Skills can reduce token consumption by 75%. Its core value lies in "progressive disclosure" and "deterministic execution"—trading IO for tokens. This article deconstructs Skills' three-level loading mechanism to provide you with a technical decision tree for refusing blindly introduced complexity.
One-sentence Definition: Agent Skills are "executable capability packages" running in a VM environment, containing three types of content: instructions (instructions), scripts (code), and resources (resources), loaded on demand via a Progressive Disclosure mechanism.
Why isn't this just "Context Injection"?
Many people (including myself previously) misunderstand Agent Skills as an optimization technique for "stuffing documents into the Context." This is incorrect.
Core Capabilities of Agent Skills:
Executable Code: Skills can include Python/JavaScript scripts. When Claude executes a script, the code itself does not enter the Context; only the output (stdout/stderr) does.

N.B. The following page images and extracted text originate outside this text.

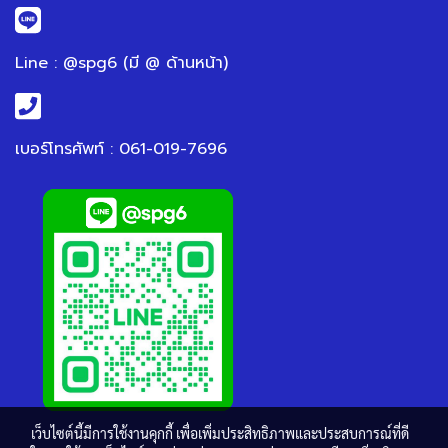
Line : @spg6 (มี @ ด้านหน้า)
เบอร์โทรศัพท์ : 061-019-7696
เว็บไซต์นี้มีการใช้งานคุกกี้ เพื่อเพิ่มประสิทธิภาพและประสบการณ์ที่ดี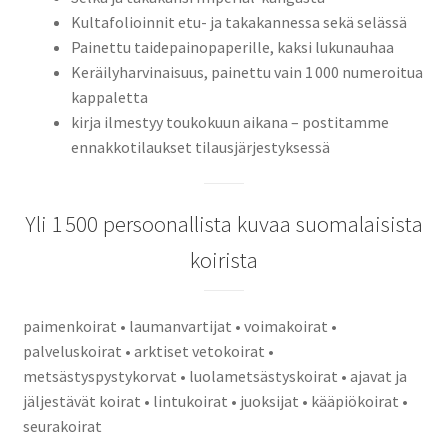
Kultafolioinnit etu- ja takakannessa sekä selässä
Painettu taidepainopaperille, kaksi lukunauhaa
Keräilyharvinaisuus, painettu vain 1 000 numeroitua
kappaletta
kirja ilmestyy toukokuun aikana – postitamme
ennakkotilaukset tilausjärjestyksessä
Yli 1 500 persoonallista kuvaa suomalaisista
koirista
paimenkoirat • laumanvartijat • voimakoirat •
palveluskoirat • arktiset vetokoirat •
metsästyspystykorvat • luolametsästyskoirat • ajavat ja
jäljestävät koirat • lintukoirat • juoksijat • kääpiökoirat •
seurakoirat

This allows you to encapsulate complex data processing and validation logic into deterministic code, rather than having the LLM generate it on the fly every time.
Filesystem Access: Skills run in a VM with a filesystem, allowing them to read/write files and execute bash commands.
Infinite Resource Storage: Since files are not consumed in Tokens until they are read, you can include dozens of reference files in a Skill and only load them when needed.
The engineering design of Skills is ingenious: it acknowledges that the Context Window is still a scarce resource, so it adopts a "tiered loading" strategy.
Key Understanding: Level 1/2/3 do not refer to "content types," but rather "loading timing."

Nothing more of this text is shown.